Le médecin des morts, après la visite, s’en va en haussant les épaules et en faisant la grimace. D’une seule voix, tous les voisins attestent que l’enfant est mort de faim.

Quant au fiancé, qui sait pourtant dans quelle angoisse se débat Tuzza, il demeure invisible. Mais en revanche, voici qu’arrivent sans bruit, les lèvres cousues, glaciales, la mère du jeune homme et sa sœur mariée, afin d’assister à la scène du Maltais, du petit Maltais débutant, qui se précipite en fureur dans la bauge pour reprendre les marchandises livrées à crédit.
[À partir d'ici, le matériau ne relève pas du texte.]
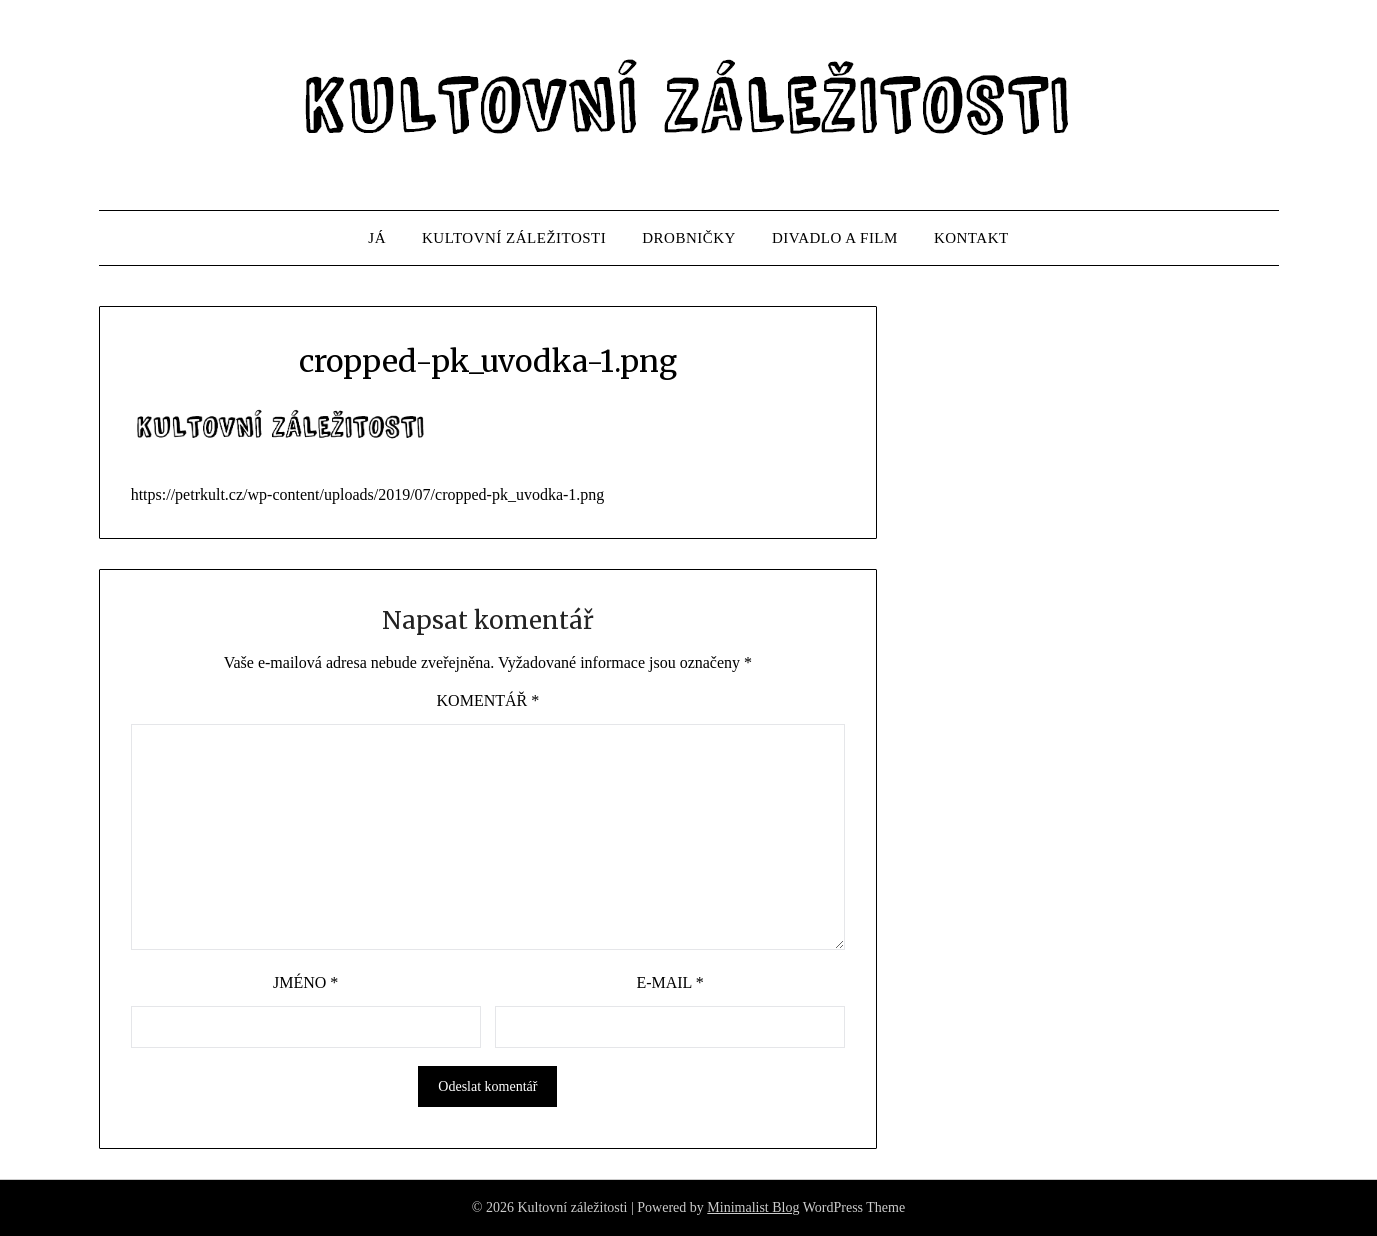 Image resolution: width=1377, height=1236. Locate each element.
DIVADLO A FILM (835, 238)
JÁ (377, 238)
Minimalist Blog (753, 1207)
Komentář (488, 700)
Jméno (305, 982)
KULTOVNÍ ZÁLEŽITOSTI (514, 238)
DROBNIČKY (689, 238)
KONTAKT (971, 238)
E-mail (669, 982)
Rose Marenga s’égosille, s’arrache les cheveux, se frappe du poing le visage et la poitrine, découvre son sein pour faire voir qu’elle a encore du lait ; et elle invoque pitié, miséricorde pour sa fille ; qu’on lui accorde au moins un délai jusqu’au soir, le temps de courir chez le maire, chez l’adjoint, chez le médecin de l’Assistance Publique, par pitié, par pitié !
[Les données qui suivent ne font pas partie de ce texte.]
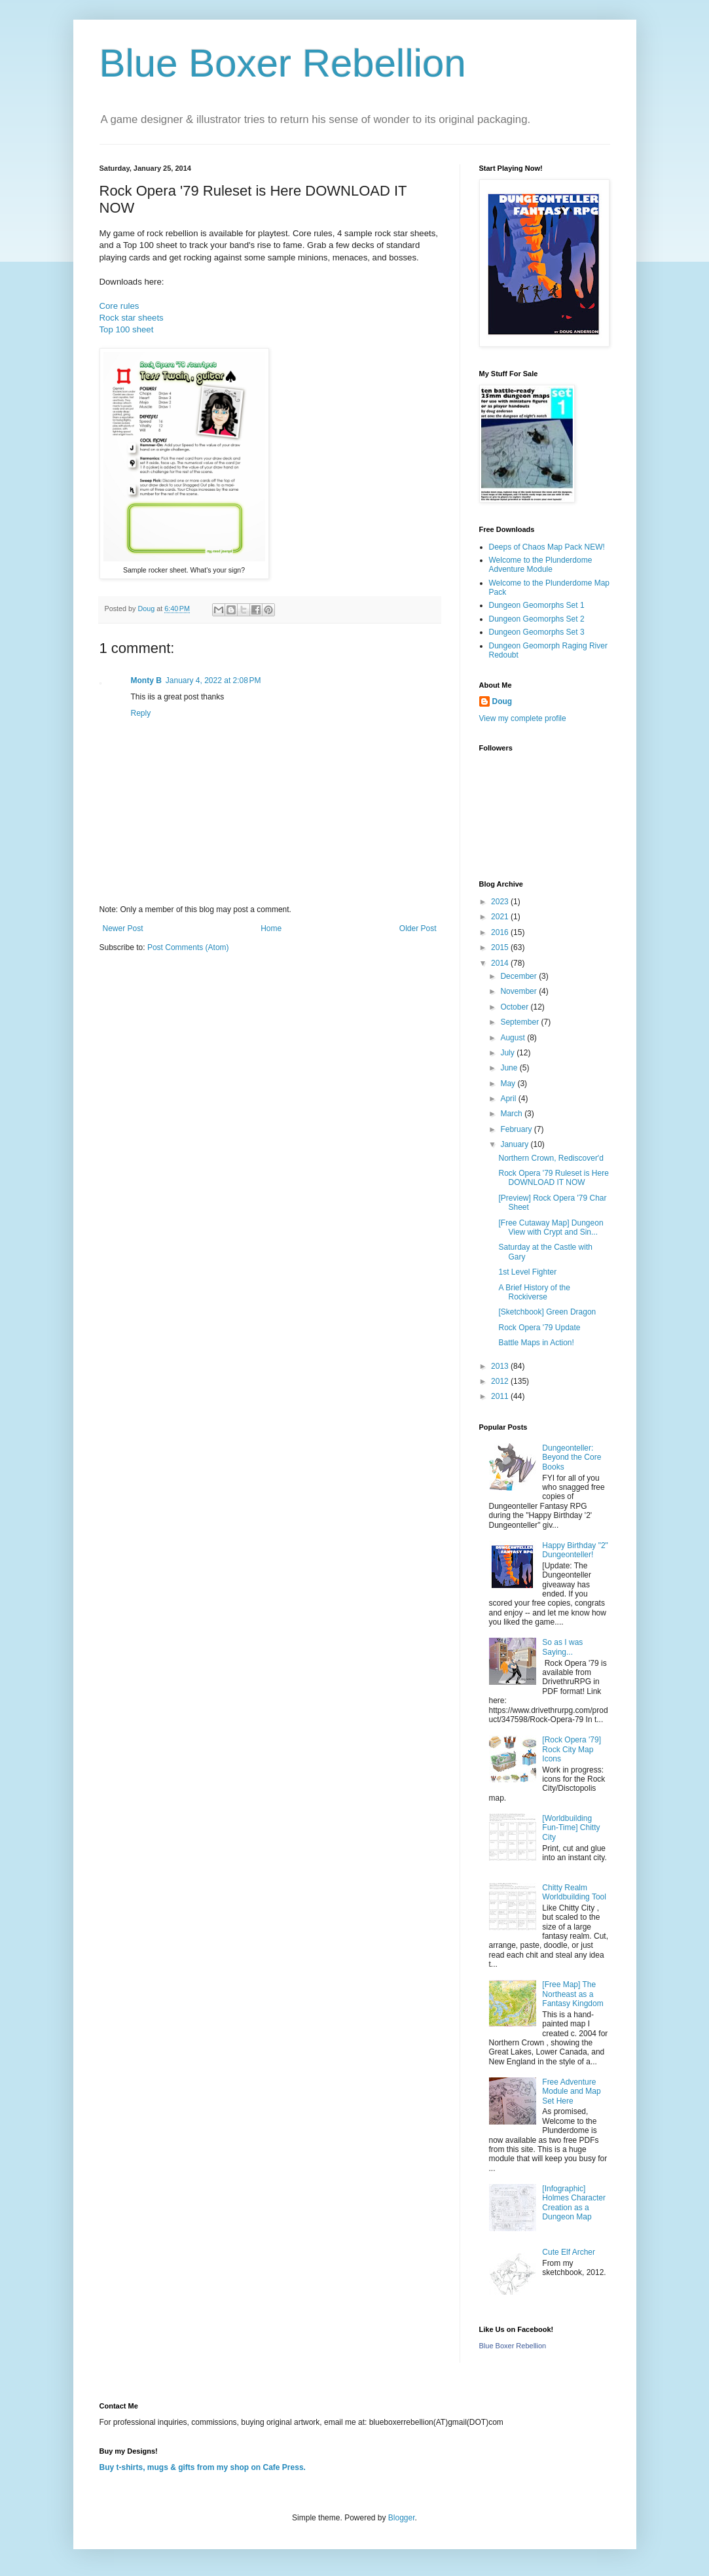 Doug (502, 701)
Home (271, 928)
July (508, 1052)
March (512, 1113)
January (515, 1144)
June (509, 1067)
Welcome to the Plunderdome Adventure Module (540, 565)
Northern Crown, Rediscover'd (550, 1158)
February (517, 1129)
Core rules (119, 306)
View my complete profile (522, 718)
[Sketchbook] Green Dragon (547, 1311)
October (515, 1007)
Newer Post (123, 928)
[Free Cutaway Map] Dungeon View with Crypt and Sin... (550, 1227)
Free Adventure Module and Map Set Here (571, 2091)
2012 (501, 1381)
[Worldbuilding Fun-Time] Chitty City (571, 1828)
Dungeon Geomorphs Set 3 (537, 632)
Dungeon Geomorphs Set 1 (537, 605)
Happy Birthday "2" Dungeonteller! (575, 1550)
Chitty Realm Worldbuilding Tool (574, 1892)
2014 (501, 963)
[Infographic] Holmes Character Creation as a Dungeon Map (574, 2202)
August (513, 1037)
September (520, 1022)
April (509, 1098)
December (519, 976)
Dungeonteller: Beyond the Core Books (571, 1457)
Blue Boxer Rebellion (283, 63)
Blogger (401, 2517)
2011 (501, 1396)
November (519, 991)
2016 (501, 932)
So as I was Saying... (562, 1647)
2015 (501, 947)
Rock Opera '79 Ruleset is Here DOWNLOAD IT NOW (553, 1178)
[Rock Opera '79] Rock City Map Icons (571, 1749)
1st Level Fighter (527, 1272)
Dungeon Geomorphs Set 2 (537, 619)
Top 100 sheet (127, 329)
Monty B (146, 680)
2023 (501, 901)
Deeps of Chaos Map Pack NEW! (547, 547)
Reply (141, 713)
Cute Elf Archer (568, 2252)
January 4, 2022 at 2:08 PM (213, 680)
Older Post (418, 928)
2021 (501, 916)
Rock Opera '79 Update (539, 1327)
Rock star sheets (132, 318)
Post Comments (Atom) (188, 947)
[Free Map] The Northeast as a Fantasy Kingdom (572, 1994)
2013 (501, 1366)
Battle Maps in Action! (535, 1342)
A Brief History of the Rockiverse (534, 1292)
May (508, 1083)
Et elle se sauve, criant de la sorte, toute dépeignée, les bras au ciel, poursuivie par les sifflets et les lazzis des gamins.

Tous les voisins en ébullition demeurent sur le seuil : ils entourent le petit Maltais qui monte la garde devant ses marchandises, la mère et la sœur du fiancé qui veulent voir comment finira l’histoire.
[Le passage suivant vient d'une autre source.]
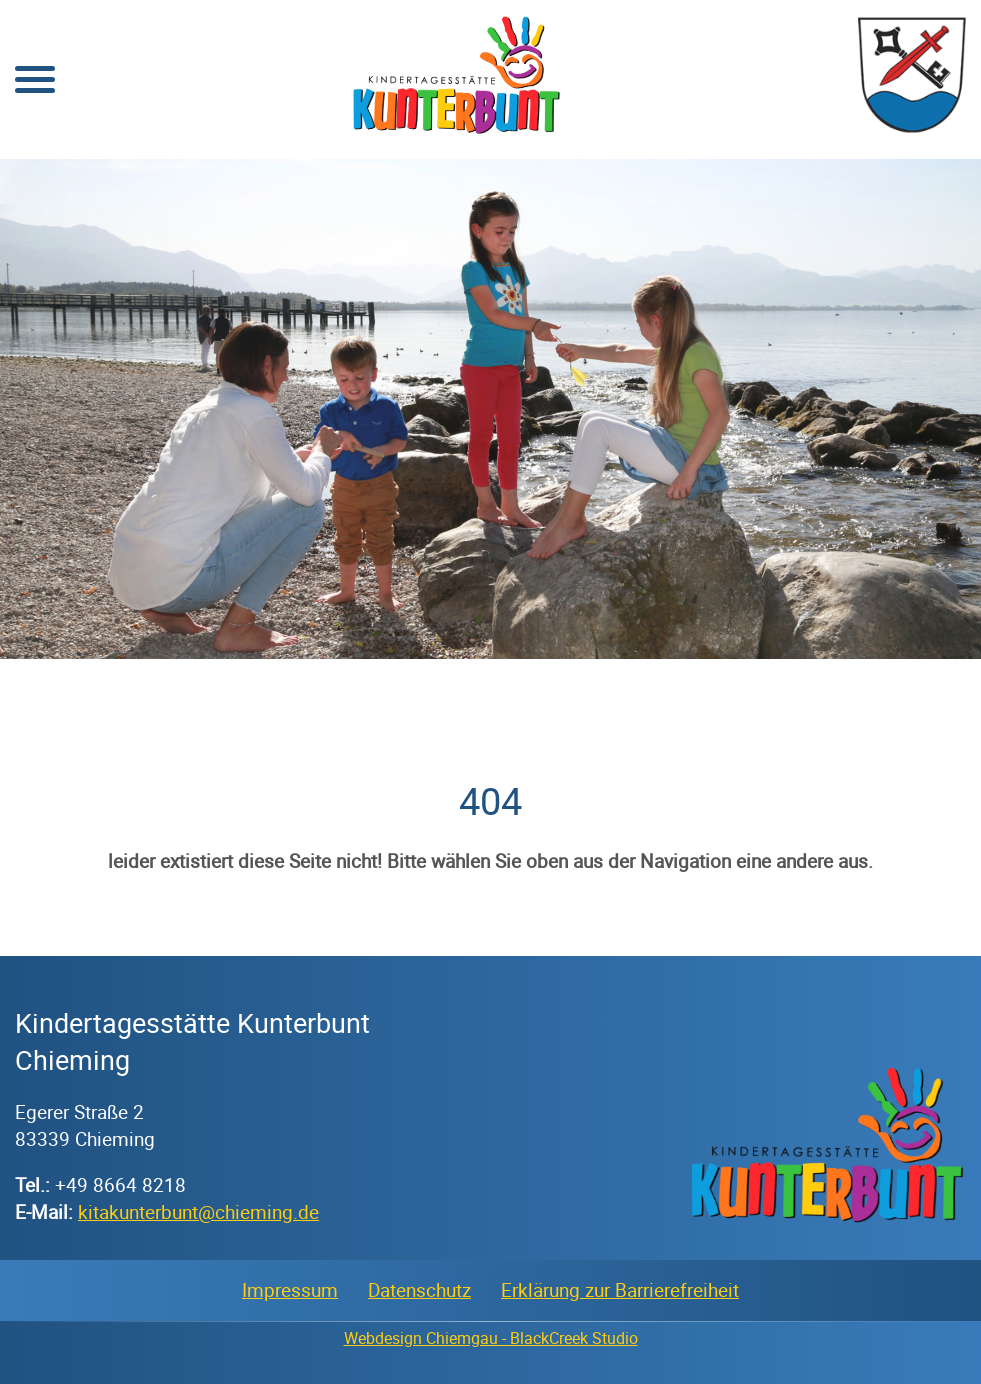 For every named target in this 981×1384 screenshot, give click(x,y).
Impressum (290, 1290)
Une voisine charitable est entrée dans la maison ; aidée de Tuzza qui s’épuise à pleurer, elle lave et habille le petit cadavre.

L’attente se prolonge, les voisins se lassent, les parents du fiancé aussi et tous rentrent chez eux. Seul le petit Maltais reste là en sentinelle, inébranlable.

Toute cette foule se rassemble à nouveau devant la porte, à la tombée de la nuit, quand arrive le corbillard qui doit transporter le petit mort au cimetière.

Déjà on l’a couché dans sa petite bière de sapin, on le soulève pour le mettre sur le char, lorsque au milieu des cris de stupeur de la foule, auxquels se mêlent des lazzis et des sifflets, survient en triomphe, rayonnante, Rose Marenga avec un autre nourrisson sur les bras.

– En voici un, en voici un ! crie-t-elle, en le montrant de loin à sa fille qui sourit à travers ses larmes, tandis que le corbillard s’achemine lentement vers le cimetière.